2.9. The t-distribution

Suppose we have a quantity of interest from a process, such as the daily profit. In the preceding section we started to answer the useful and important question:

What is the range within which the true average value lies? E.g. the range for the true, but unknown, daily profit.

But we got stuck, because the lower and upper bounds we calculated for the true average, \(\mu\) were a function of the unknown population standard deviation, \(\sigma\). Repeating the prior equation for confidence interval where we know the variance:

\[\begin{split}\begin{array}{rcccl} - c_n &\leq& \displaystyle \frac{\overline{x} - \mu}{\sigma/\sqrt{n}} &\leq & +c_n\\ \overline{x} - c_n \dfrac{\sigma}{\sqrt{n}} &\leq& \mu &\leq& \overline{x} + c_n\dfrac{\sigma}{\sqrt{n}} \\ \text{LB} &\leq& \mu &\leq& \text{UB} \end{array}\end{split}\]

which we derived by using the fact that \(\dfrac{\overline{x} - \mu}{\sigma/\sqrt{n}}\) is normally distributed.

An obvious way out of our dilemma is to replace \(\sigma\) by the sample standard deviation, \(s\), which is exactly what we will do, however, the quantity \(\frac{\overline{x} - \mu}{s/\sqrt{n}}\) is not normally distributed, but is \(t\)-distributed. Before we look at the details, it is helpful to see how similar in appearance the \(t\) and normal distribution are: the \(t\)-distribution peaks slightly lower than the normal distribution, but it has broader tails. The total area under both curves illustrated here is 1.0.

fake width

There is one other requirement we have to ensure in order to use the \(t\)-distribution: the values that we sample, \(x_i\) must come from a normal distribution (carefully note that in the previous section we didn’t have this restriction!). Fortunately it is easy to check this requirement: just use the q-q plot method described earlier. Another requirement, which we had before, was that we must be sure these measurements, \(x_i\), are independent.

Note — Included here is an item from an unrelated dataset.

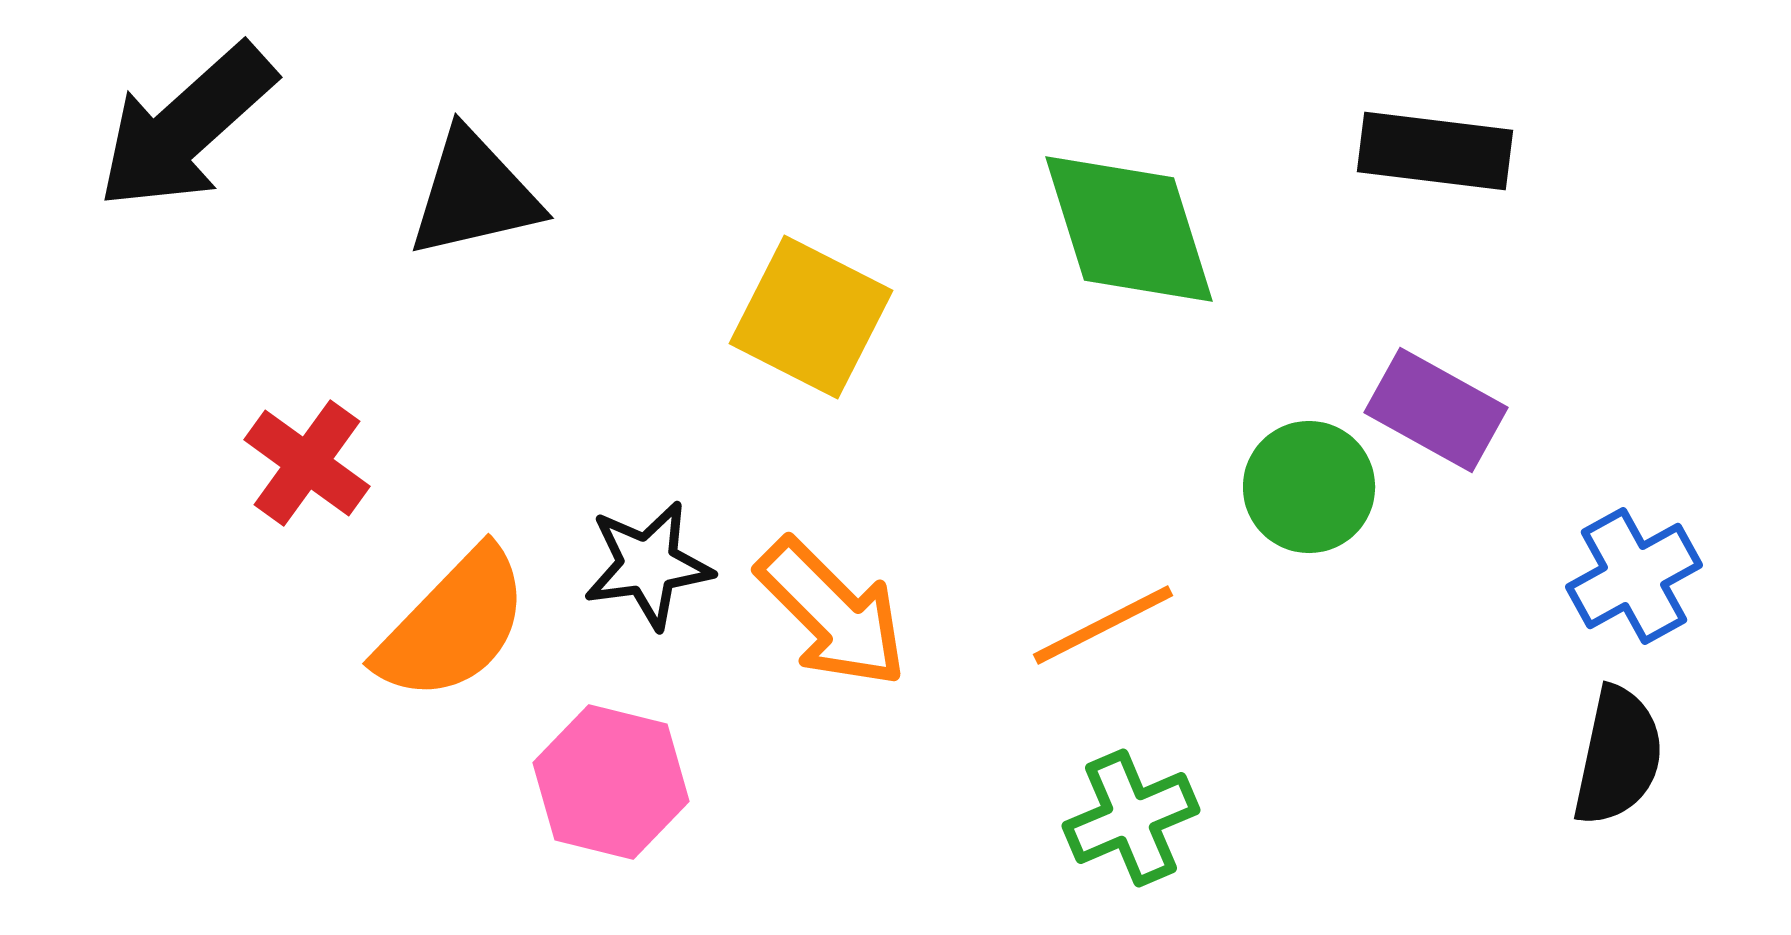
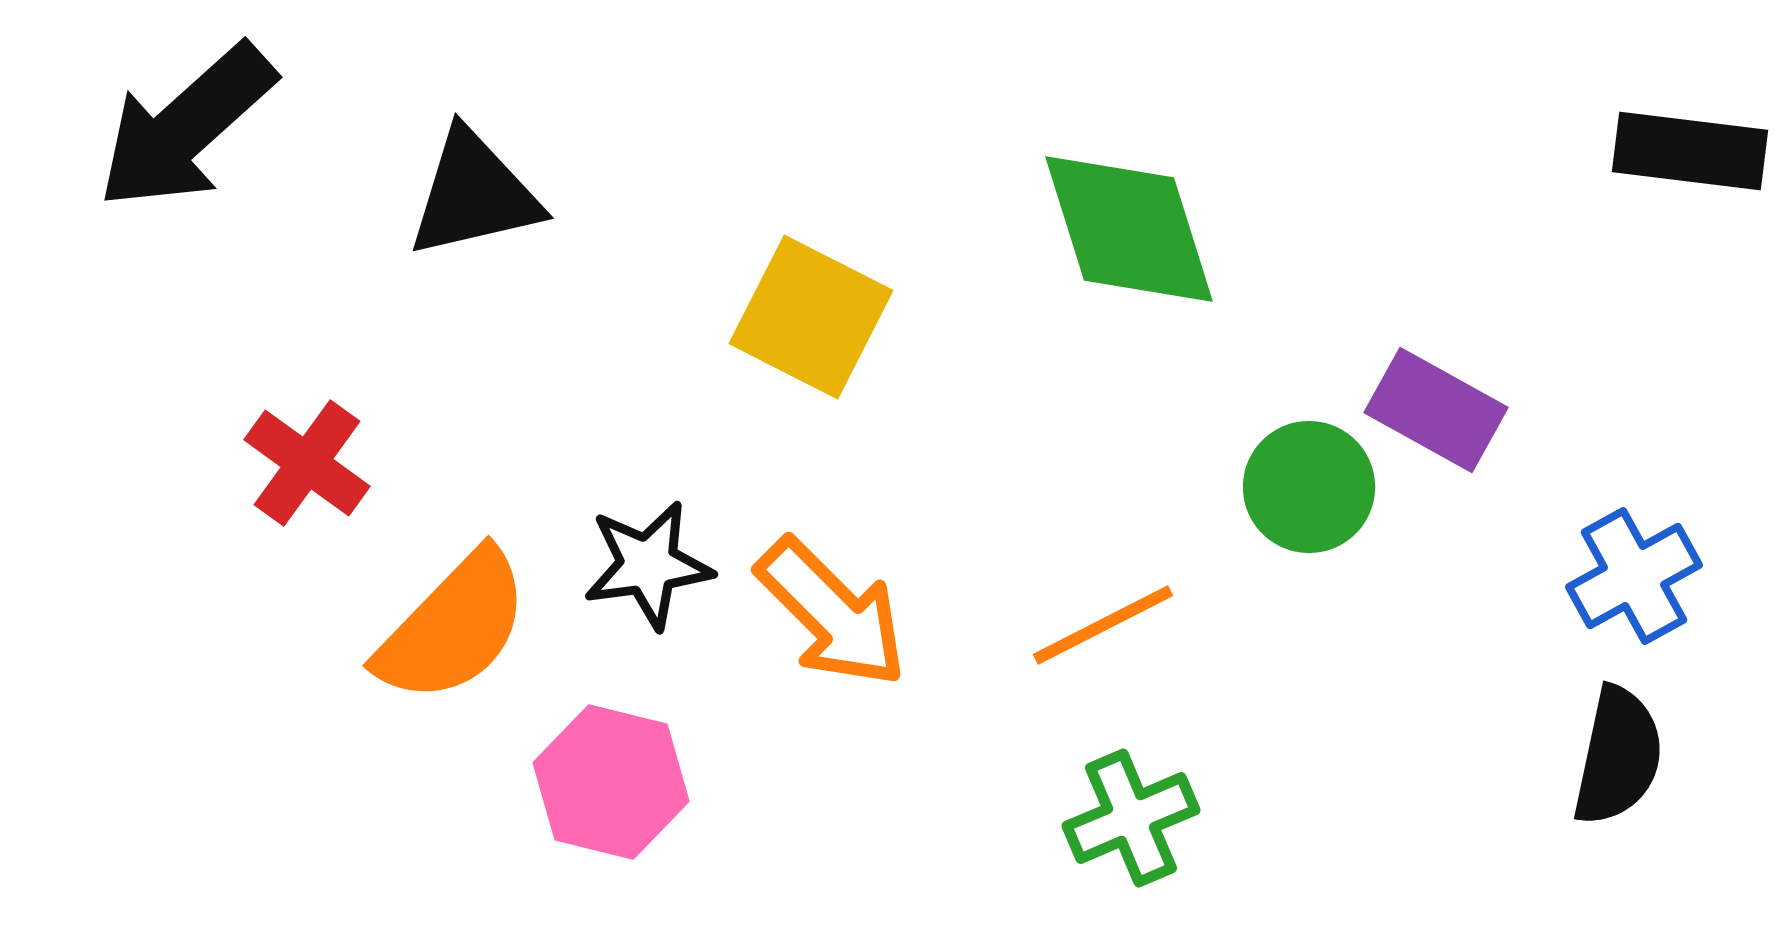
black rectangle: moved 255 px right
orange semicircle: moved 2 px down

../_images/t-distribution-derivation.png

So given our \(n\) samples, which are independent, and from a normal distribution, we can now say:

(1)\[\frac{\overline{x} - \mu}{s/\sqrt{n}} \sim t_{n-1}\]

Compare this to the previous case where our \(n\) samples are independent, and we happen to know, by some unusual way, what the population standard deviation is, \(\sigma\):

\[\frac{\overline{x} - \mu}{\sigma/\sqrt{n}} \sim \mathcal{N} \left(0, 1\right)\]

So the more practical and useful case where \(z = \frac{\overline{x} - \mu}{s/\sqrt{n}} \sim t_{n-1}\) can now be used to construct an interval for \(\mu\). We say that \(z\) follows the \(t\)-distribution with \(n-1\) degrees of freedom, where the degrees of freedom refer to those from the calculating the estimated standard deviation, \(s\).

Note that the new variable \(z\) only requires we know the population mean (\(\mu\)), not the population standard deviation; rather we use our estimate of the standard deviation \(s/\sqrt{n}\) in place of the population standard deviation.

We will come back to (1) in a minute; let’s first look at how we can calculate values from the \(t\)-distribution in computer software.

2.9.1. Calculating the t-distribution

  • In R we use the function dt(x=..., df=...) to give us the values of the probability density values, \(p(x)\), of the \(t\)-distribution (compare this to the dnorm(x, mean=..., sd=...) function for the normal distribution).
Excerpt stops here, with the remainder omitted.